**WHAT THIS TASK INVOLVES:**
In the entries below, find the line with "À l'heure ou" and the line with "sacré, sa propre". Reproduce those two lines and every line between them exactly, and nothing more.

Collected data
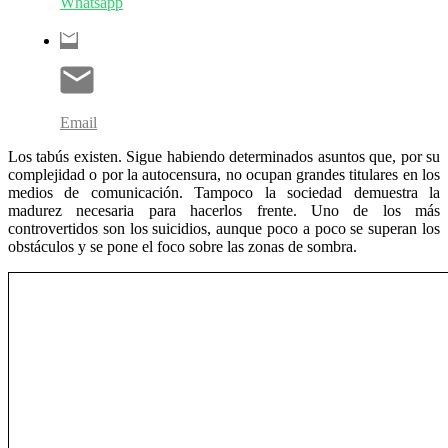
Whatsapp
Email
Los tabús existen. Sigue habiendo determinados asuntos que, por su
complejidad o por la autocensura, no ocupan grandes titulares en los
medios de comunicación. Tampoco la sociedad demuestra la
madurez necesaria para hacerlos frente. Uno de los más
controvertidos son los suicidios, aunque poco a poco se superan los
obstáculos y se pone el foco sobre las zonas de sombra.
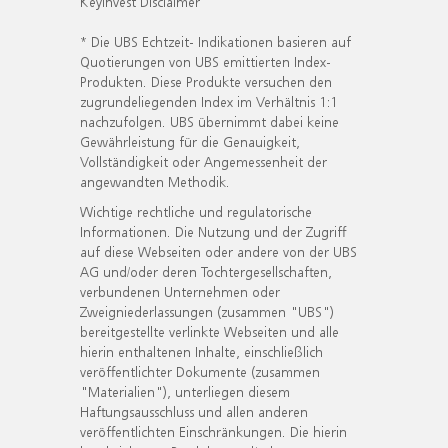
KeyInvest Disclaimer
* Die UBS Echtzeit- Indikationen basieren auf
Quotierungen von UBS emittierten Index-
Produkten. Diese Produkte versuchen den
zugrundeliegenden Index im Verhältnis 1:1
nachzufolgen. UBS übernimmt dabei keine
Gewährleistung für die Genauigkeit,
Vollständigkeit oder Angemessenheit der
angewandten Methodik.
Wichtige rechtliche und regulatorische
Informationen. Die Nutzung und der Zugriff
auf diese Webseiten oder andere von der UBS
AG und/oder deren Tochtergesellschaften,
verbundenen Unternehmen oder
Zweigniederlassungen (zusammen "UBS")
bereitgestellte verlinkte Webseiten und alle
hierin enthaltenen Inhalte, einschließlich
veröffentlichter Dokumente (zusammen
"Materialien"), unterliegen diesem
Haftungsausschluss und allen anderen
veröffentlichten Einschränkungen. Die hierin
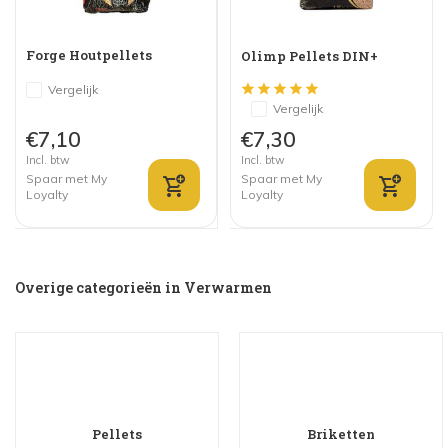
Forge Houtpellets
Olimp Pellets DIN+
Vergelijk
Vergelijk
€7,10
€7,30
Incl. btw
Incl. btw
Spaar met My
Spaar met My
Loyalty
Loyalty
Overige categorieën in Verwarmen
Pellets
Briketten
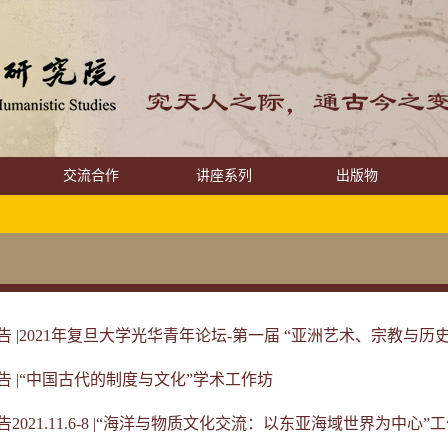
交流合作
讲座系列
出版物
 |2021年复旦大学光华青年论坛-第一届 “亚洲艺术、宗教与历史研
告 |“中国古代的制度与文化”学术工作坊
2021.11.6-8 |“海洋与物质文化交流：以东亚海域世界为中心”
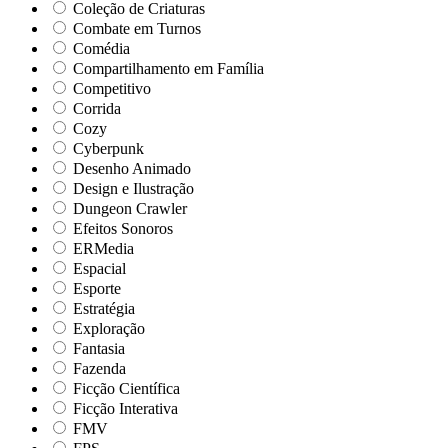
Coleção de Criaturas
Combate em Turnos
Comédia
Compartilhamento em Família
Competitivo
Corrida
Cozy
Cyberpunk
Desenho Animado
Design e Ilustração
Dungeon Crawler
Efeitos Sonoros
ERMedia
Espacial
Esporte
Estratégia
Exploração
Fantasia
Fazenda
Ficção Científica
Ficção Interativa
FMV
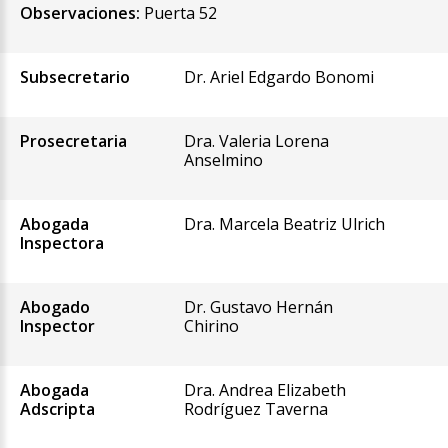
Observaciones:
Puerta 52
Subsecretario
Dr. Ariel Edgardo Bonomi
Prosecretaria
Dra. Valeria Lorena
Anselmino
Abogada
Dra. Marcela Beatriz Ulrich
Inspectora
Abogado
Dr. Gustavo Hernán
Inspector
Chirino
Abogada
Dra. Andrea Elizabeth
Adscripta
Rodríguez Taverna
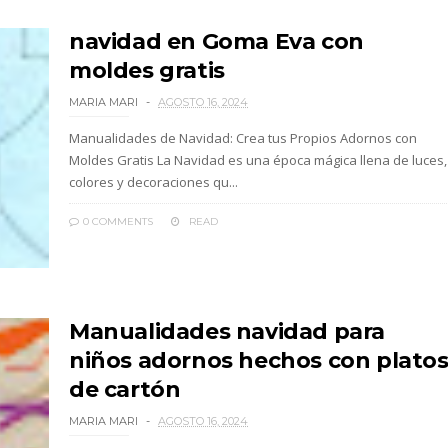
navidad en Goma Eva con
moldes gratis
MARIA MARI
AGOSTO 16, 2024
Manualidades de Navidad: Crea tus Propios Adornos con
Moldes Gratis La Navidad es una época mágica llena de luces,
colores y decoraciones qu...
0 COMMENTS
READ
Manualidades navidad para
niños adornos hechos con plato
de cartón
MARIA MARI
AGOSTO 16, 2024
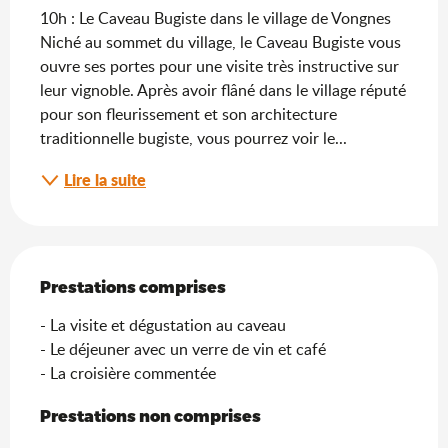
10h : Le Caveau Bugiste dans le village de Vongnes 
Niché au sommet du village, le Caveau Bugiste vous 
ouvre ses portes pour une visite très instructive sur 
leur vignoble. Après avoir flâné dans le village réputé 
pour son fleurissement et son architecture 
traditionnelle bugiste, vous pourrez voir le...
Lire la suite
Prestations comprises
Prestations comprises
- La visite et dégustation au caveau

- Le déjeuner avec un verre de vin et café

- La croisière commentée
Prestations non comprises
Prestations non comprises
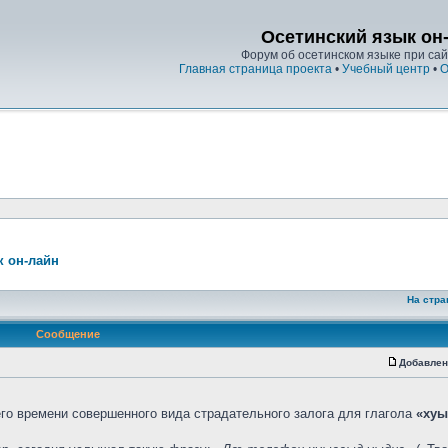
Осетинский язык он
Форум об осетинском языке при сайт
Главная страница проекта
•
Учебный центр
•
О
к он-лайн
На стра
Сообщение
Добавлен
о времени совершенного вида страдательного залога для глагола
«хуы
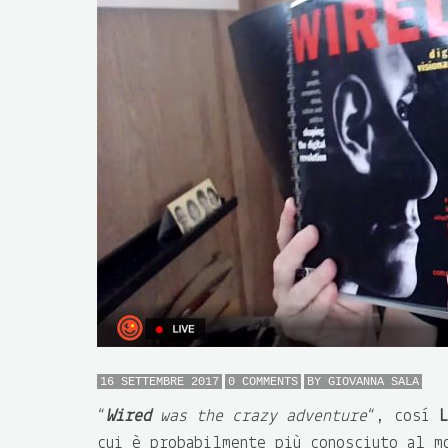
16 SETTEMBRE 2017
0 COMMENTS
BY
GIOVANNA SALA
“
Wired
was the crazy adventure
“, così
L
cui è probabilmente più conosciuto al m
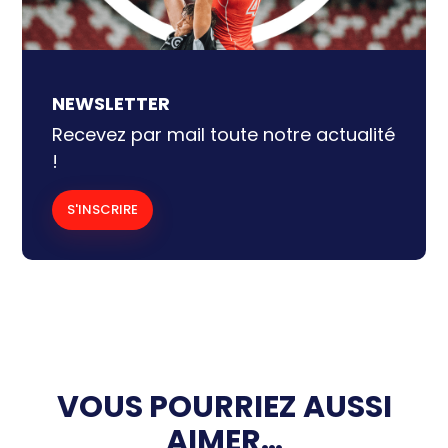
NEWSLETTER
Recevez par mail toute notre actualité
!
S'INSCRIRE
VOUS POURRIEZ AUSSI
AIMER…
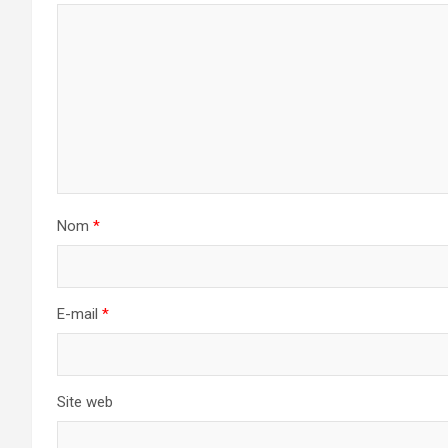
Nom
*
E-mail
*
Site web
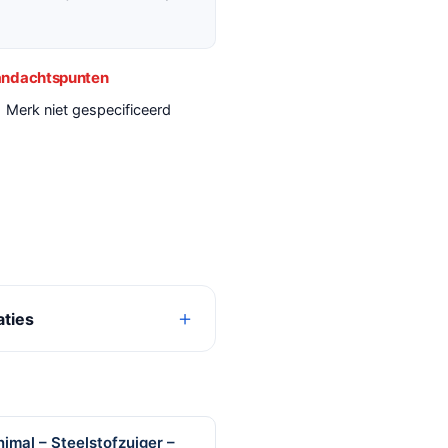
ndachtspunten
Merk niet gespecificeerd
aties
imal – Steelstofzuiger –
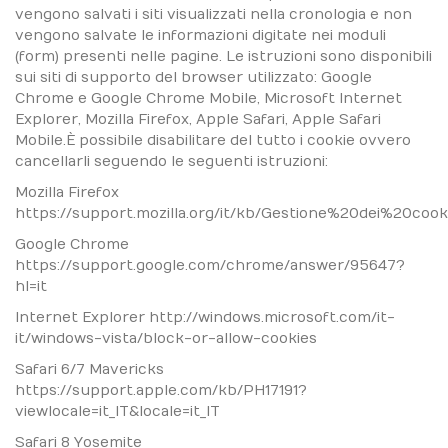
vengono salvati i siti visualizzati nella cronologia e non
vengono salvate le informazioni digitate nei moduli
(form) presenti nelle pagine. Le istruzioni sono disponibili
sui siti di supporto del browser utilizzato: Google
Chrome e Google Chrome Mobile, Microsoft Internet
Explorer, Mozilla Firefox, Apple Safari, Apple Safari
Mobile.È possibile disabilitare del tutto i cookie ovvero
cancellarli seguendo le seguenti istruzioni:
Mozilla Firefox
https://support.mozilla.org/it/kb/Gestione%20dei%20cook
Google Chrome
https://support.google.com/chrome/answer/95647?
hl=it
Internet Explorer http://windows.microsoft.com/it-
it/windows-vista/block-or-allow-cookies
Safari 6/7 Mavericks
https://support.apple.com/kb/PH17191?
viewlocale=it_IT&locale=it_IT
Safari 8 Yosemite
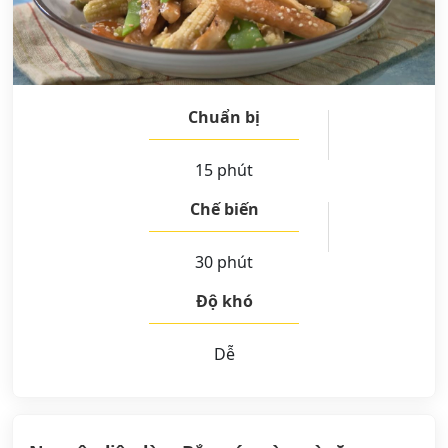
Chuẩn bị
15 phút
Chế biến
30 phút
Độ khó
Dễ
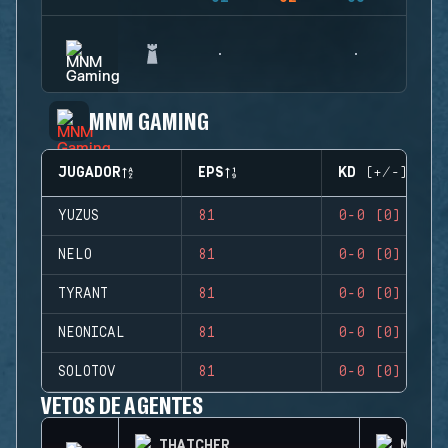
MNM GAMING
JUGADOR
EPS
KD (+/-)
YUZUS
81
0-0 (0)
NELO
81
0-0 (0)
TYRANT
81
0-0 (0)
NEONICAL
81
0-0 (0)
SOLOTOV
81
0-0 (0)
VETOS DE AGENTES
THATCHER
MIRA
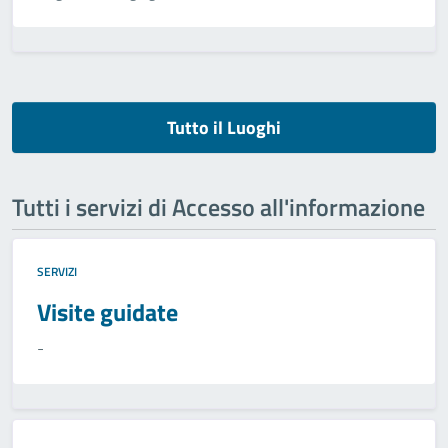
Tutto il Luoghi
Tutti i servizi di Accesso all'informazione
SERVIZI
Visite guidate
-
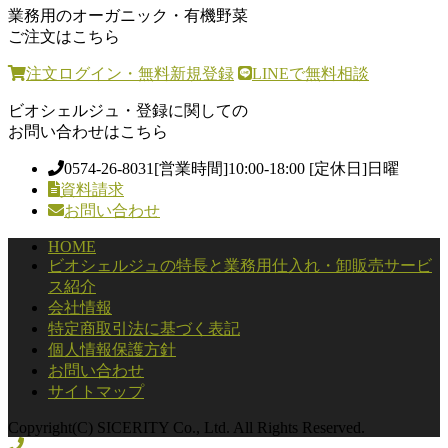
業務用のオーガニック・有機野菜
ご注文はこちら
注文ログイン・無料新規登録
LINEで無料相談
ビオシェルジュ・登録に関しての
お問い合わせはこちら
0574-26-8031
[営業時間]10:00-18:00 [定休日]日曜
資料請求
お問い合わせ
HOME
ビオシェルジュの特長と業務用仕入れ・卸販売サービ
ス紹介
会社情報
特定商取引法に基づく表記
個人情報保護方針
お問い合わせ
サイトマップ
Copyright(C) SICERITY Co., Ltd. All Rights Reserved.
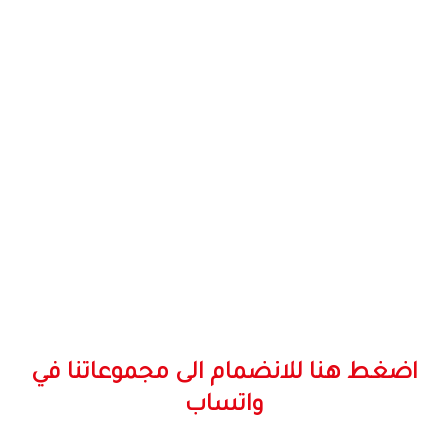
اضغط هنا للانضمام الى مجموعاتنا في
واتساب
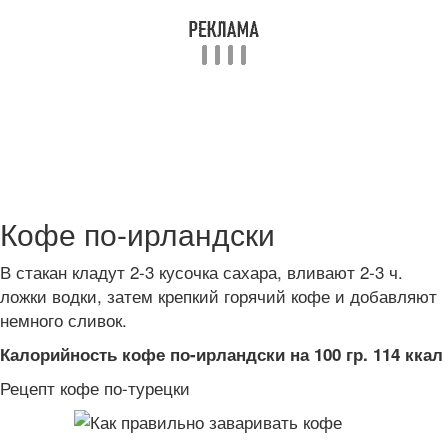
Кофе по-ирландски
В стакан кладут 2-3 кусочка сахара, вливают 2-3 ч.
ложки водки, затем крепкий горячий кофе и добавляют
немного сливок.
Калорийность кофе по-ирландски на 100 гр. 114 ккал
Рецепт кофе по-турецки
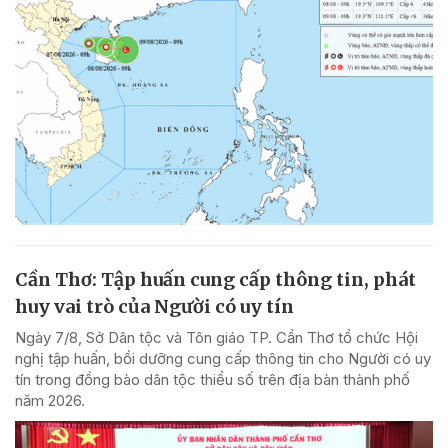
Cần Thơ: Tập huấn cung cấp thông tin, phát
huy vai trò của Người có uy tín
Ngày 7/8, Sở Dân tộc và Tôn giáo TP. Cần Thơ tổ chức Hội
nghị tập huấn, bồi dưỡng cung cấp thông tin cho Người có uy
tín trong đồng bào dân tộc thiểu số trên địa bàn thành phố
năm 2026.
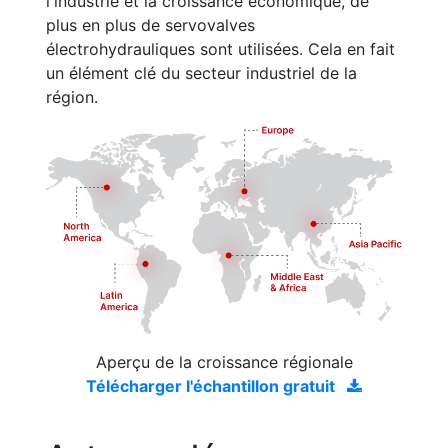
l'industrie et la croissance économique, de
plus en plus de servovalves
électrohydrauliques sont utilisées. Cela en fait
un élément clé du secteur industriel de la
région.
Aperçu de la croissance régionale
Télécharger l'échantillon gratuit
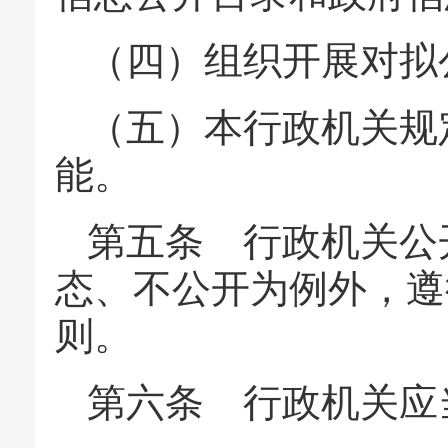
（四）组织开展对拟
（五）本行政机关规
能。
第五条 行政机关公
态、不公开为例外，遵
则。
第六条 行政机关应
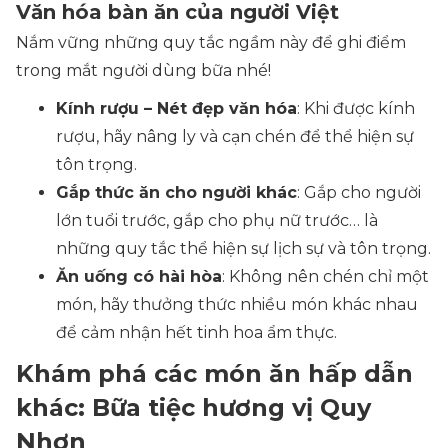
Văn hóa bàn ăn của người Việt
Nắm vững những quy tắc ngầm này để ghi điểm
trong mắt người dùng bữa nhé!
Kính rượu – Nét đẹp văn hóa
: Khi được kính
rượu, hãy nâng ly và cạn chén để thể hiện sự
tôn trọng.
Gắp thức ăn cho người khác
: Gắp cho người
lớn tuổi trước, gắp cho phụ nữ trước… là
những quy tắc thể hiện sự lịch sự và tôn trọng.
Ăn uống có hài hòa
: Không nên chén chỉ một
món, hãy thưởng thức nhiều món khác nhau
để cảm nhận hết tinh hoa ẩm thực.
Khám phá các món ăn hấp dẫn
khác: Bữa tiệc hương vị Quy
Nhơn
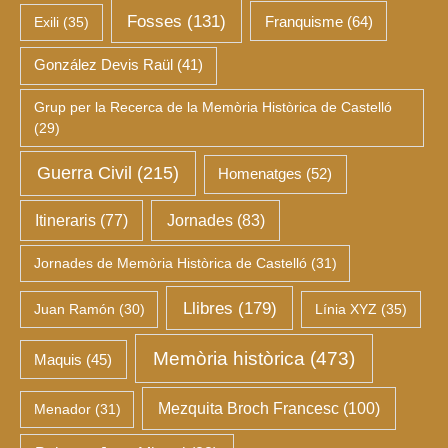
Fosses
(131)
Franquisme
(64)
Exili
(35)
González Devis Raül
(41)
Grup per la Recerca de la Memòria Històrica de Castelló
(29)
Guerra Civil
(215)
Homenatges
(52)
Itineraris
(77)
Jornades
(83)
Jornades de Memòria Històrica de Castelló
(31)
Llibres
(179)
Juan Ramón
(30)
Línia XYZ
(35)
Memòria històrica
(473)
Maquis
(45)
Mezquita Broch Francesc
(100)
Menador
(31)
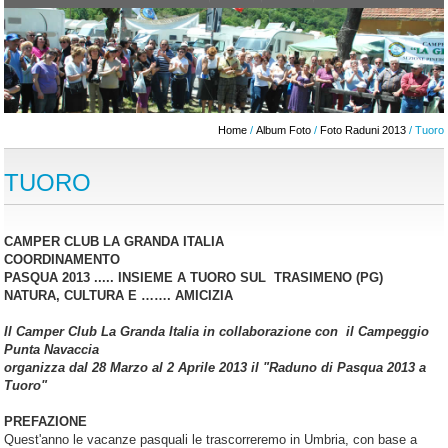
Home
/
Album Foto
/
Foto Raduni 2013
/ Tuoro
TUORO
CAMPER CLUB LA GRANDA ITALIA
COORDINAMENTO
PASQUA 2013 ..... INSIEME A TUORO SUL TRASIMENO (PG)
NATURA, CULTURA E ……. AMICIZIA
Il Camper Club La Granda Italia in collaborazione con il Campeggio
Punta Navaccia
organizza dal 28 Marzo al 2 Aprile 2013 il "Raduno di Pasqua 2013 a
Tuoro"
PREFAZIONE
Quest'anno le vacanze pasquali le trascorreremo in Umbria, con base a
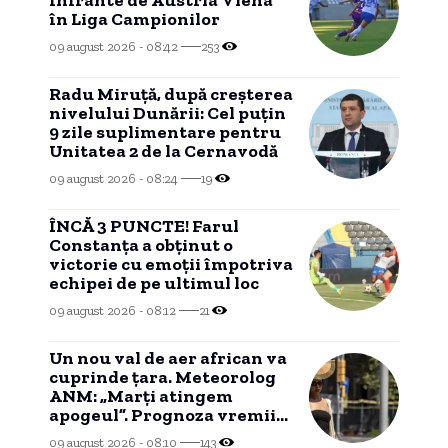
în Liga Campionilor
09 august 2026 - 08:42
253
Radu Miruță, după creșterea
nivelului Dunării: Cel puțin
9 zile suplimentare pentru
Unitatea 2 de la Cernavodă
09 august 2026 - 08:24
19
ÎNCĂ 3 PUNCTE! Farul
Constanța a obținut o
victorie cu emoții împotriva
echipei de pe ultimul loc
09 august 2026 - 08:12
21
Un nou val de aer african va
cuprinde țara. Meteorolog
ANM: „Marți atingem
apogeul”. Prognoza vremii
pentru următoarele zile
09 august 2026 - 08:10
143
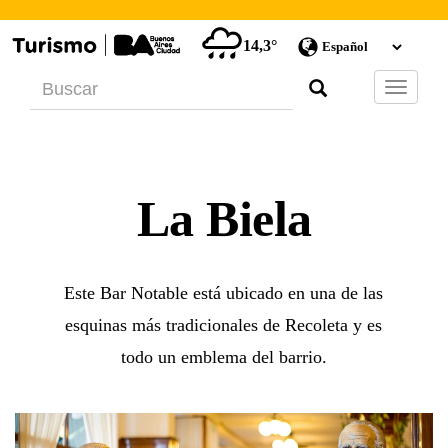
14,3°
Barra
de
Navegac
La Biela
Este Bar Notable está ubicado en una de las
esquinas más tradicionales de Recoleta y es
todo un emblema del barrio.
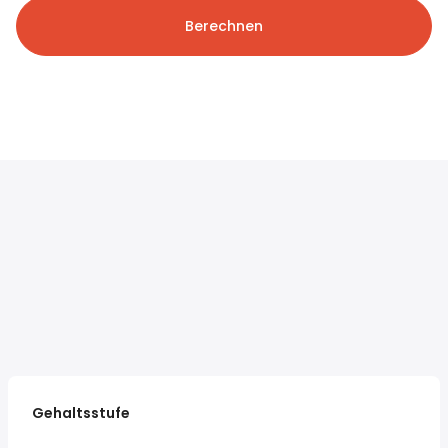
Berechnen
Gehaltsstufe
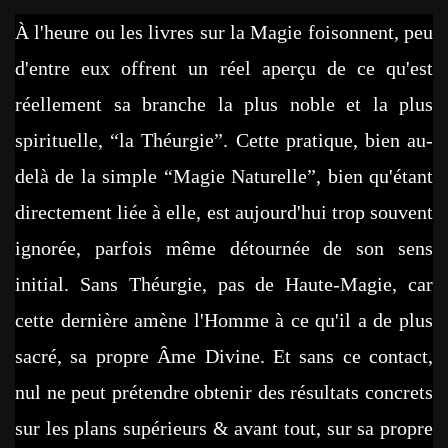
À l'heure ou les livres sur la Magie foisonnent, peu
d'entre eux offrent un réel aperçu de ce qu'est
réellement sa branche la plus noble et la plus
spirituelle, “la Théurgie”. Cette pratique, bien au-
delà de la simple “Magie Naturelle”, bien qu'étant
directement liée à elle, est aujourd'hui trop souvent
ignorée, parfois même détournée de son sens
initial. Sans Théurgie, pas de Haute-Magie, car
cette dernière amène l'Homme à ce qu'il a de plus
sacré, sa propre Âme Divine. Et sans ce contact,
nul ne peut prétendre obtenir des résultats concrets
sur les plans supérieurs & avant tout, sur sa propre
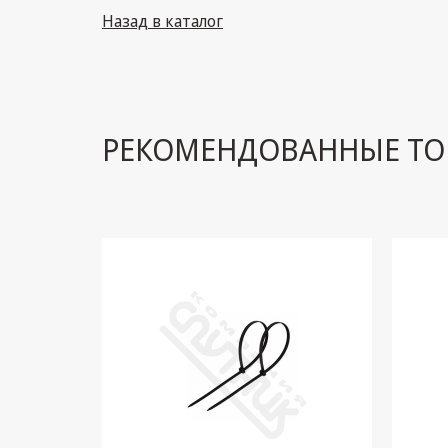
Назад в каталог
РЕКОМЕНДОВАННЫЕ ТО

**EXERCISE OUTPUT:**
À l'heure ou les livres sur la Magie foisonnent, peu
d'entre eux offrent un réel aperçu de ce qu'est
réellement sa branche la plus noble et la plus
spirituelle, “la Théurgie”. Cette pratique, bien au-
delà de la simple “Magie Naturelle”, bien qu'étant
directement liée à elle, est aujourd'hui trop souvent
ignorée, parfois même détournée de son sens
initial. Sans Théurgie, pas de Haute-Magie, car
cette dernière amène l'Homme à ce qu'il a de plus
sacré, sa propre Âme Divine. Et sans ce contact,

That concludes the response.